Child Negative Affectivity, Maternal Emotion Dismissing, and Child Behavior Problems in Early Childhood Danhua Zhu*, Leslie Patton, Jenna Terry*, Erika Hernandez, Martha Ann Bell, Julie Dunsmore Negative affectivity (NA) refers to the disposition to experience negative emotions and to have difficulty recovering from arousal (Rothbart, 2007). NA is a risk factor for development of behavioral problems (BP) (Karkhanis & Winsler, 2016). Whereas NA is biologically based, learning to regulate emotions depends on socialization. Parents’ dismissal of children’s emotions (emotion dismissing, ED) is associated with children’s BP (Lunkenheimer et al., 2007). We examined direct and indirect influences of child NA and parent ED on children’s BP, measured concurrently with NA and ED as well as one year later. Three hundred sixteen mother-child dyads participated in a larger study when children were 3-, 4-, 6-, and 9-year-old. The current study includes 165 mother-child dyads for whom coding is complete at the 3-year- old wave. At the 3-year-old wave, mothers reported child NA and dyads completed an etch-a-sketch task that was coded for maternal discouragement of children’s positive emotions (ICC=0.583).

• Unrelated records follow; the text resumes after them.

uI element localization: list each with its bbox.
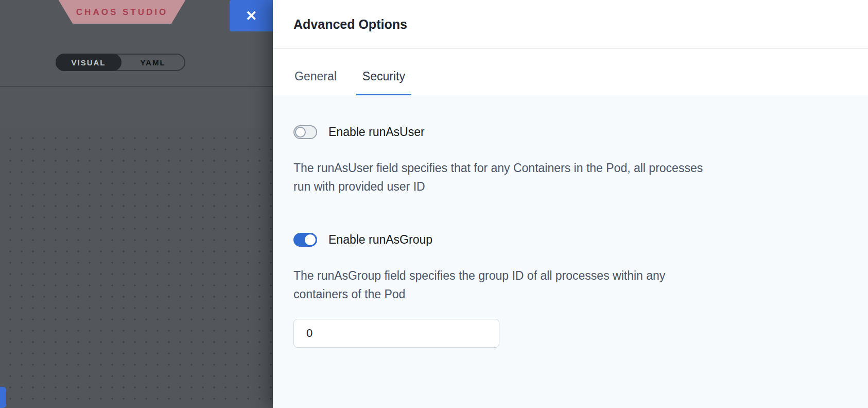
toggle-knob bbox=[305, 234, 316, 245]
description-line: containers of the Pod bbox=[293, 285, 827, 303]
chaos-studio-app-background: CHAOS STUDIO VISUAL YAML bbox=[0, 0, 273, 408]
close-button[interactable]: ✕ bbox=[230, 0, 273, 31]
runasuser-description: The runAsUser field specifies that for a… bbox=[293, 159, 827, 196]
description-line: The runAsGroup field specifies the group… bbox=[293, 266, 827, 285]
drawer-header: Advanced Options bbox=[273, 0, 868, 49]
close-icon: ✕ bbox=[246, 8, 257, 24]
visual-yaml-switch[interactable]: VISUAL YAML bbox=[56, 54, 185, 71]
brand-badge: CHAOS STUDIO bbox=[54, 0, 190, 24]
drawer-tabs: General Security bbox=[273, 49, 868, 95]
runasuser-row: Enable runAsUser bbox=[293, 125, 827, 139]
tab-general[interactable]: General bbox=[288, 70, 343, 95]
description-line: run with provided user ID bbox=[293, 177, 827, 196]
visual-tab[interactable]: VISUAL bbox=[56, 54, 121, 71]
drawer-title: Advanced Options bbox=[293, 17, 407, 32]
runasgroup-toggle[interactable] bbox=[293, 233, 317, 247]
header-divider bbox=[0, 86, 273, 87]
runasgroup-description: The runAsGroup field specifies the group… bbox=[293, 266, 827, 303]
runasgroup-id-input[interactable] bbox=[293, 319, 499, 348]
canvas-control-partial[interactable] bbox=[0, 387, 6, 408]
toggle-knob bbox=[295, 127, 306, 138]
yaml-tab[interactable]: YAML bbox=[121, 55, 184, 70]
runasuser-toggle[interactable] bbox=[293, 125, 317, 139]
dotted-canvas bbox=[0, 128, 273, 408]
runasgroup-row: Enable runAsGroup bbox=[293, 233, 827, 247]
runasgroup-label: Enable runAsGroup bbox=[328, 233, 432, 247]
tab-security[interactable]: Security bbox=[356, 70, 411, 95]
security-tab-content: Enable runAsUser The runAsUser field spe… bbox=[273, 95, 868, 408]
runasuser-label: Enable runAsUser bbox=[328, 125, 425, 139]
description-line: The runAsUser field specifies that for a… bbox=[293, 159, 827, 177]
brand-title: CHAOS STUDIO bbox=[76, 7, 168, 18]
advanced-options-drawer: Advanced Options General Security Enable… bbox=[273, 0, 868, 408]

At both 3- and 4-year-old waves, mothers reported child internalizing and externalizing behaviors. Structural equation modeling was used in LISREL to analyze the hypothesized model. The model fit well. Paths from NA to BP (β=0.396, p<.01) and from ED to BP at age 3 (β=0.187, p<.05) were significant. Indirect effects from NA to BP at age 4 (β=0.286, p<.01), and from ED to BP at age 4 (β=0.131, p<.05) were both significant. Results indicate relative stability of child BP from age 3 to 4 years and roles of both child temperament and parent socialization in child BP, concurrently and longitudinally.